国立大学の法人化に際して国からの支援が縮小されることや、運営に国の管理が行き届かなくなることが懸念された。
平成27年に国立大学協会がまとめた国立大学法人の直面する問題点としては、運営費交付金、附属病院、施設整備費補助金、寄付金税制、競争的資金、制度・規制の6項目が取り上げられている。

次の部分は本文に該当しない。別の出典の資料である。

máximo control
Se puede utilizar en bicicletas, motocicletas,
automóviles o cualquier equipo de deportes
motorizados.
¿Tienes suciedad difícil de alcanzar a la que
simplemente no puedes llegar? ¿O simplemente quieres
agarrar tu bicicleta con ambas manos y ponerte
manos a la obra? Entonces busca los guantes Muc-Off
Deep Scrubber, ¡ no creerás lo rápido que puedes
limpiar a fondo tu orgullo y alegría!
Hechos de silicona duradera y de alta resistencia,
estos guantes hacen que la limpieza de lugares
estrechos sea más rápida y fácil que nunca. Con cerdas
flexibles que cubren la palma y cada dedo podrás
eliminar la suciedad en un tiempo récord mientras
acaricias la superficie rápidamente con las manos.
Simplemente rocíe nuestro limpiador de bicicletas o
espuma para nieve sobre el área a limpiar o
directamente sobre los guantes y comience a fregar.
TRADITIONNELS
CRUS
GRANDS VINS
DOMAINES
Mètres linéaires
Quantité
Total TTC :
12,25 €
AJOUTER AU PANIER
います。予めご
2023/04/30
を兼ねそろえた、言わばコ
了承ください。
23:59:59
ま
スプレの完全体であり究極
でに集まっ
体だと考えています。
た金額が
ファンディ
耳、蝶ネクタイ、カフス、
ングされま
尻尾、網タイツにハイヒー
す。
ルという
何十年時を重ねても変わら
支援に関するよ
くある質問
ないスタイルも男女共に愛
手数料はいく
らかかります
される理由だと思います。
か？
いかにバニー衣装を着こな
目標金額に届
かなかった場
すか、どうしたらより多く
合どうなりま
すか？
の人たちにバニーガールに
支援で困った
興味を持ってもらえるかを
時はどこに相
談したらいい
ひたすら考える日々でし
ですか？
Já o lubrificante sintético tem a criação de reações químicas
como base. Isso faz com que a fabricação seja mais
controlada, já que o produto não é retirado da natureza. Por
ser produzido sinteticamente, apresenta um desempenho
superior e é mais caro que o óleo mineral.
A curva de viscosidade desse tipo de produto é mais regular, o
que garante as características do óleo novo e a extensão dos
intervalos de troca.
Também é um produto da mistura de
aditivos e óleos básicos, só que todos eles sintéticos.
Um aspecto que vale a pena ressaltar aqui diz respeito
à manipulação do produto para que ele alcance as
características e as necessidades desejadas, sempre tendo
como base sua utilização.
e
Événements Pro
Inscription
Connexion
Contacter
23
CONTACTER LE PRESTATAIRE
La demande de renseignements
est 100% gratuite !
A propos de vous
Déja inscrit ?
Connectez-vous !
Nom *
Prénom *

運営費交付金が法人化後11年間で12%減少した一方、消費税、電気料金、電子ジャーナル料などで諸経費が高騰し、常勤教職員の減少、教員の多忙化による論文数の停滞、学長裁量経費の確保も困難となる悪影響が顕著に出たこと、私立大学とは異なる税制上の扱いのため、寄付金額が伸び悩んでいること、競争的資金の使い勝手の向上が必要といったことが示された[39]。

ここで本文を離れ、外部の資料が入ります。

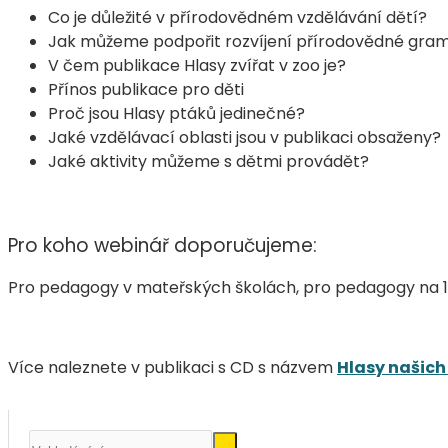
Co je důležité v přírodovědném vzdělávání dětí?
Jak můžeme podpořit rozvíjení přírodovědné gram
V čem publikace Hlasy zvířat v zoo je?
Přínos publikace pro děti
Proč jsou Hlasy ptáků jedinečné?
Jaké vzdělávací oblasti jsou v publikaci obsaženy?
Jaké aktivity můžeme s dětmi provádět?
Pro koho webinář doporučujeme:
Pro pedagogy v mateřských školách, pro pedagogy na 1. 
Více naleznete v publikaci s CD s názvem
Hlasy našich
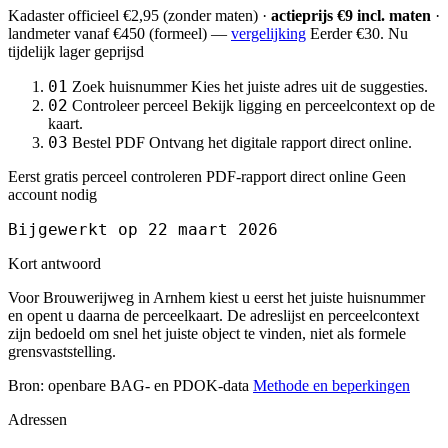
Kadaster officieel
€2,95
(zonder maten) ·
actieprijs €9 incl. maten
·
landmeter
vanaf €450
(formeel) —
vergelijking
Eerder €30. Nu
tijdelijk lager geprijsd
01
Zoek huisnummer
Kies het juiste adres uit de suggesties.
02
Controleer perceel
Bekijk ligging en perceelcontext op de
kaart.
03
Bestel PDF
Ontvang het digitale rapport direct online.
Eerst gratis perceel controleren
PDF-rapport direct online
Geen
account nodig
Bijgewerkt op 22 maart 2026
Kort antwoord
Voor Brouwerijweg in Arnhem kiest u eerst het juiste huisnummer
en opent u daarna de perceelkaart. De adreslijst en perceelcontext
zijn bedoeld om snel het juiste object te vinden, niet als formele
grensvaststelling.
Bron: openbare BAG- en PDOK-data
Methode en beperkingen
Adressen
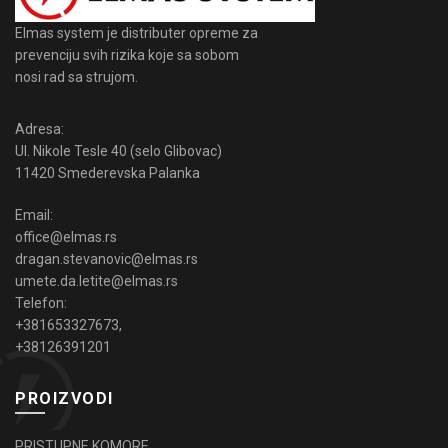
Elmas system je distributer opreme za
prevenciju svih rizika koje sa sobom
nosi rad sa strujom.
Adresa:
Ul. Nikole Tesle 40 (selo Glibovac)
11420 Smederevska Palanka
Email:
office@elmas.rs
dragan.stevanovic@elmas.rs
umete.da.letite@elmas.rs
Telefon:
+381653327673
,
+38126391201
PROIZVODI
PRISTUPNE KOMORE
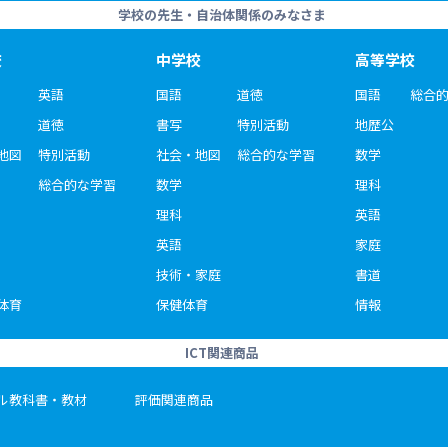
学校の先生・自治体関係のみなさま
校
中学校
高等学校
英語
国語
道徳
国語
総合
道徳
書写
特別活動
地歴公
地図
特別活動
社会・地図
総合的な学習
数学
総合的な学習
数学
理科
理科
英語
英語
家庭
技術・家庭
書道
体育
保健体育
情報
ICT関連商品
ル教科書・教材
評価関連商品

佐和隆光は滋賀大学学長時に、科学・学術研究の国際競争力が低下したこと、運営費交付金が毎年1%減額されるために、教員人件費の徹底的な節約を実施したことにより、教育の質の低下が起きたこと、外部資金の獲得競争では東京大学の一人勝ちが続くなど、大学間格差が拡大したことを指摘している[40]。

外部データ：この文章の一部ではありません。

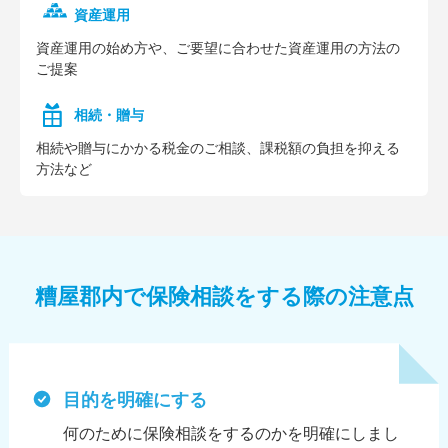
資産運用
資産運⽤の始め⽅や、ご要望に合わせた資産運⽤の⽅法の
ご提案
相続・贈与
相続や贈与にかかる税⾦のご相談、課税額の負担を抑える
⽅法など
糟屋郡内で保険相談をする際の注意点
目的を明確にする
何のために保険相談をするのかを明確にしまし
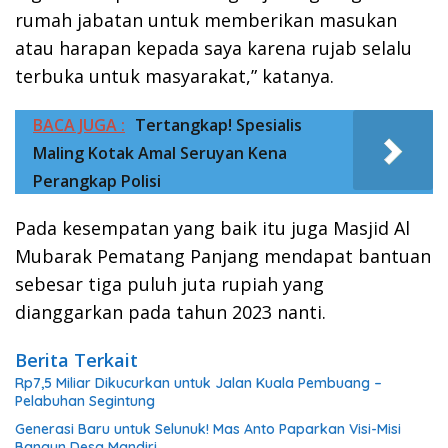
rumah jabatan untuk memberikan masukan
atau harapan kepada saya karena rujab selalu
terbuka untuk masyarakat,” katanya.
BACA JUGA :
Tertangkap! Spesialis
Maling Kotak Amal Seruyan Kena
Perangkap Polisi
Pada kesempatan yang baik itu juga Masjid Al
Mubarak Pematang Panjang mendapat bantuan
sebesar tiga puluh juta rupiah yang
dianggarkan pada tahun 2023 nanti.
Berita Terkait
Rp7,5 Miliar Dikucurkan untuk Jalan Kuala Pembuang –
Pelabuhan Segintung
Generasi Baru untuk Selunuk! Mas Anto Paparkan Visi-Misi
Bangun Desa Mandiri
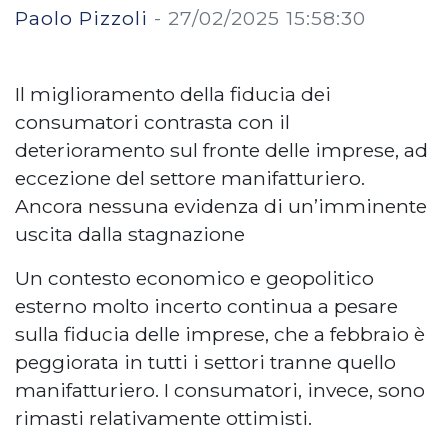
Paolo Pizzoli
-
27/02/2025 15:58:30
Il miglioramento della fiducia dei
consumatori contrasta con il
deterioramento sul fronte delle imprese, ad
eccezione del settore manifatturiero.
Ancora nessuna evidenza di un’imminente
uscita dalla stagnazione
Un contesto economico e geopolitico
esterno molto incerto continua a pesare
sulla fiducia delle imprese, che a febbraio è
peggiorata in tutti i settori tranne quello
manifatturiero. I consumatori, invece, sono
rimasti relativamente ottimisti.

学研の2013年の「国立大学法人化」特集記事は、入試ではこれまで国立大学協会の決定が尊重されていたが、法人化により各大学の裁量が増えた後は、京都大学の入試で後期日程が廃止されたことや、国立大学協会の通知にもかかわらずセンター試験の「地歴・公民」での4単位科目の選択指定が一部大学に留まったことなどを挙げ、受験生にとっては法人化が入試の複雑化・混乱を生じたというマイナス面を指摘している[41]。同記事は、少子化を背景に国立大学の統廃合が避けられないことと相俟って、将来的には法人化を通じて大学は数種の類型に機能分化(種別化)していくと予想する。
研究費調達は各大学の自助努力が求められるようになったため、寄付を募るなど運営が私立大学に近いものになってきている。
国立大学法人運営費交付金の推移(2004年度 - )
毎年政府から交付される運営費交付金は、毎年、前年度比1%削減という効率化係数が適用されて、漸減することとなっている(右のグラフも参照)。